Coronavirus carriers cannot donate organs, and the concentration of Covid-19 patients in intensive care units in April and May across the UK has made transplants from other patients who died on the ward more risky, experts have said.
Most transplant centres across the UK closed at the beginning of the pandemic, with only the most essential operations – such as heart transplants – going ahead in lockdown.
The NHS no longer has an accurate account of how many people need organ transplants, because some transplant centres removed many of their patients from the list during the pandemic.
But Nadey Hakim, professor of transplantation surgery at Imperial College London, said there was now a backlog of people waiting for organ transplants that would take at least six months to clear.
Doctors are likely to choose not to use organs from patients on intensive care wards with coronavirus carriers out of fear of transmitting the virus, he said.
“Even if there is a potential donor in an ITU, it could be occupied by Covid-19 patients, so I believe they might just say ‘we better not take the risk’,” he told The Telegraph.
“There are definitely much longer waiting lists, and patients will be delayed for six months at least, with the backlog and getting back to normal,” he added.
Many patients who die in ICUs and donate their organs for transplant are victims of car crashes or violent crime.
Official figures show that reports of violent crime recorded by police forces within England and Wales fell by up to 40 per cent in March, leaving the NHS without potential donors who otherwise might have died after a fight or stabbing.
Police data on car accidents for the lockdown period has not yet been released, but figures show Britons are using their cars far less since the Government banned all non-essential travel.
Nick Lloyd, head of road safety at the Royal Society for the Prevention of Accidents, said: “During the pandemic there has been far less traffic on our roads, but it is too early to say whether this has resulted in fewer casualties.
“However, historically during times of economic downturn, traffic and miles travelled drop and road crashes fall.”
As the UK moves out of lockdown and transplant centres are reopened, doctors can now begin to clear the backlog of patients that have accrued since February.
In May Max and Keira’s law came into effect, meaning that all adults in England will be regarded as organ donors when they die, unless they opt out or they are in an excluded group.
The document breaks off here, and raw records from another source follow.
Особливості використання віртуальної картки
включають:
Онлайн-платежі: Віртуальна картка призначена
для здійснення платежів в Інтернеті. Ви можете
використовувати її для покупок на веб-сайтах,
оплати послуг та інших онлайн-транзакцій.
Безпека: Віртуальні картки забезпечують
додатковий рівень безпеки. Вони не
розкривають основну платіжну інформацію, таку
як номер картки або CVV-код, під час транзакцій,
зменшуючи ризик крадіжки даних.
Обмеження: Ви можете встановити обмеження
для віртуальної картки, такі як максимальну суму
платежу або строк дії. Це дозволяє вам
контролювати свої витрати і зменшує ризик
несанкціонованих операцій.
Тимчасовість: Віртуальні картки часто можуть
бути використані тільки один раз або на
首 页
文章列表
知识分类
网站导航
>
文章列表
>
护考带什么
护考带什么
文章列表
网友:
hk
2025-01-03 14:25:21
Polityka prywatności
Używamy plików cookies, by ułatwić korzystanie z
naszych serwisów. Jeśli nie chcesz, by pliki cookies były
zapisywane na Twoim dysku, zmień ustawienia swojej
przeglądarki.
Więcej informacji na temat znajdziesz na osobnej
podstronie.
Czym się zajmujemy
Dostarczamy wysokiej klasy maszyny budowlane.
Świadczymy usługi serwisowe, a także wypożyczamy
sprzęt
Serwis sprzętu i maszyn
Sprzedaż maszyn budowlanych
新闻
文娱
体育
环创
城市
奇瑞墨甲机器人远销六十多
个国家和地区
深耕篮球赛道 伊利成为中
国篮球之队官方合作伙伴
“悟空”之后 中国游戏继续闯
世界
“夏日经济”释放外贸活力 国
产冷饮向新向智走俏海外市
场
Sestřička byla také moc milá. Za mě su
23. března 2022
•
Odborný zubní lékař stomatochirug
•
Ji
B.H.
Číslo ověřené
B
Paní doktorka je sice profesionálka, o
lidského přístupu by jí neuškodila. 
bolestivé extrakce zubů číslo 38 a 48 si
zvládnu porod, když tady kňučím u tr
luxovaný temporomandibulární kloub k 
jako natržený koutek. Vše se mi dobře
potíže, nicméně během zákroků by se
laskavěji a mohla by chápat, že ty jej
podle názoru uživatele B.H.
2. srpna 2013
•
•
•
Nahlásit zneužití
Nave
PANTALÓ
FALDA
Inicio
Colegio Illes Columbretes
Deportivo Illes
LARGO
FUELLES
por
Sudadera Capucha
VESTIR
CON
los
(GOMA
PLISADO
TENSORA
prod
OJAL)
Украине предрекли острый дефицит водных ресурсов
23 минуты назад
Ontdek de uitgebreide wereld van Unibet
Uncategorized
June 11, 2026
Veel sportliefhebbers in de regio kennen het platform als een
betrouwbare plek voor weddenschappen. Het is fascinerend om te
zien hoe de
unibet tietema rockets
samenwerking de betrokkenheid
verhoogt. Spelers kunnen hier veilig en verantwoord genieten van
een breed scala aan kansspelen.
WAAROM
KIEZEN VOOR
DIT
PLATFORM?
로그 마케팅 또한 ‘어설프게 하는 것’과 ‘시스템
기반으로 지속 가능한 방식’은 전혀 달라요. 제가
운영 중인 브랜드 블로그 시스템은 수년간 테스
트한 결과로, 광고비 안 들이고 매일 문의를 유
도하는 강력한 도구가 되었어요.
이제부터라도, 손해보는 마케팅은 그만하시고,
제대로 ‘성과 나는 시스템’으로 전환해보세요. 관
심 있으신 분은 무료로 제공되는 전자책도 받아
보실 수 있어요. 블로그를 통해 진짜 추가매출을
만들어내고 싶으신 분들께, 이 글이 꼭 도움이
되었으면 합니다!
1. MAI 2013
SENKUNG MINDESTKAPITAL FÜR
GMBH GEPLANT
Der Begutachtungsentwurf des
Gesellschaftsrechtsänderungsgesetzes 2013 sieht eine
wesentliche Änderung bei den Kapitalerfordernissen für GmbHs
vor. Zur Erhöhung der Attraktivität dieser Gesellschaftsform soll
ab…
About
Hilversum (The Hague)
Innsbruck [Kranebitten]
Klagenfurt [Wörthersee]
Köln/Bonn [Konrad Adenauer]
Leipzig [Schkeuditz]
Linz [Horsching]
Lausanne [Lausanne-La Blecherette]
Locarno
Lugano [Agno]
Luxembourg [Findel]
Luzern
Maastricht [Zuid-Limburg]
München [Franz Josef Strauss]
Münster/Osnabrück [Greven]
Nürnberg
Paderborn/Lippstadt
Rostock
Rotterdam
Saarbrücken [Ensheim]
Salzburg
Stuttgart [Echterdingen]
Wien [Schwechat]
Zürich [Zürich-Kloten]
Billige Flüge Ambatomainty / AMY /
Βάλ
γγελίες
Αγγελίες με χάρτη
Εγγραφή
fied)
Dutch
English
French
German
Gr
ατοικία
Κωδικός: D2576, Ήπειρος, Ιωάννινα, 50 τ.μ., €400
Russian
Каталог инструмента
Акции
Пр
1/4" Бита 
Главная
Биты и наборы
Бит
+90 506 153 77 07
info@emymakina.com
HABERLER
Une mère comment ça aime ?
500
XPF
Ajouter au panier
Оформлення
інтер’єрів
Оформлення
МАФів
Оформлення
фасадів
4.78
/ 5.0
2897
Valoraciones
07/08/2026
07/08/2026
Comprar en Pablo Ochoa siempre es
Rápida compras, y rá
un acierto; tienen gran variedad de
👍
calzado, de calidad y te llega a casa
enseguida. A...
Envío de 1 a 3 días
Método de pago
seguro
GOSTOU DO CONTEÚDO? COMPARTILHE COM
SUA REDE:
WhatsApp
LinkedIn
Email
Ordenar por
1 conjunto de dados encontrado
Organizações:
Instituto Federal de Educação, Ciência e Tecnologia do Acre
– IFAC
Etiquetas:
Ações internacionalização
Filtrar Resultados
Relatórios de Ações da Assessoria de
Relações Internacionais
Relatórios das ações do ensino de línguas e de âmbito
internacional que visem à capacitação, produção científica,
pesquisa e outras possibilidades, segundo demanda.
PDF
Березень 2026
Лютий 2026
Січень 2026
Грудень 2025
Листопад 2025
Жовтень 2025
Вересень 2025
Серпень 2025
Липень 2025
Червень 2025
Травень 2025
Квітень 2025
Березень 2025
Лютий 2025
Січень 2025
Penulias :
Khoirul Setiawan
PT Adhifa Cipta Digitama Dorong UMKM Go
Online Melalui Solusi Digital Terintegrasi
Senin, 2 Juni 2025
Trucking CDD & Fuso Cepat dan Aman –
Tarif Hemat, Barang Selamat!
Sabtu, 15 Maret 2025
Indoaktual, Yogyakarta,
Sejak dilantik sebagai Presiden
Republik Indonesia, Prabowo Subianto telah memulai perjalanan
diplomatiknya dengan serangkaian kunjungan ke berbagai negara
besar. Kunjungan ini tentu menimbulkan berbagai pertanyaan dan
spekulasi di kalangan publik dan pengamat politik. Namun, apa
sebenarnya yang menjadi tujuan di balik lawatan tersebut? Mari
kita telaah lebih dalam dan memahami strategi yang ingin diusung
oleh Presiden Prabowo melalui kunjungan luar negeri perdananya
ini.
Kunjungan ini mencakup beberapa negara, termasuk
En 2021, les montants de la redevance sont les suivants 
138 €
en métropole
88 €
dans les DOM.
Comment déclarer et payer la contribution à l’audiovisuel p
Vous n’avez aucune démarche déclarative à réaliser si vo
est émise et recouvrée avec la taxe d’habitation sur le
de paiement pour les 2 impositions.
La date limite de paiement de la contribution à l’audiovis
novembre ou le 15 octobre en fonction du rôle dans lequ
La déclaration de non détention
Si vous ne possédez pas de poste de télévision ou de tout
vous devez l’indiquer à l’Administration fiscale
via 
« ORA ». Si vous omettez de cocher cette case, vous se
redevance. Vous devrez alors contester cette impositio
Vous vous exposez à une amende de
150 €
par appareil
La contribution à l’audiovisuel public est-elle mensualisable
It is hoped that that new law alongside the resumption of transplant services will increase the number of surgeries.
Prof John Forsythe, medical director for organ donation at NHS Blood and Transplant, said the profile of patients on intensive care wards had changed enormously during the pandemic.
“Deaths from causes where a person could potentially be considered as an organ donor, have been lower than normal because of a different pattern of admissions to ICU in this extraordinary time,” he said.
“However, we are very grateful to donors and their families to note that the number of donated organs available for transplant is increasing in recent weeks and we hope to see this continue.”
Hospitals in the US have also experienced a shortage of organ donors. According to the United Network for Organ Sharing, fatalities from car accidents usually account for 33 per cent of American organ donations.
But between March 8 and April 11 – during the height of the pandemic – the organisation estimated that the number of organ donors who died in traffic accidents fell by 23 per cent, compared to the same period last year.
Data from the US Organ Procurement and Transplantation Network also shows that in the first six months of the year up until June 16, only 500 donors were involved in car accidents, compared to 1,446 throughout the course of 2019.
Meanwhile, in May of this year, a French-American study published in the Lancet, found that donor transplant procedures during the Covid-19 outbreak declined by 90.6 per cent in France and 51.1 per cent in the US.
The study, which used data from the National Organ Procurement Agency in France and United Network for Organ Sharing highlighted a link between increased levels of Covid-19 infections and a decrease in solid-organ transplantation procedures.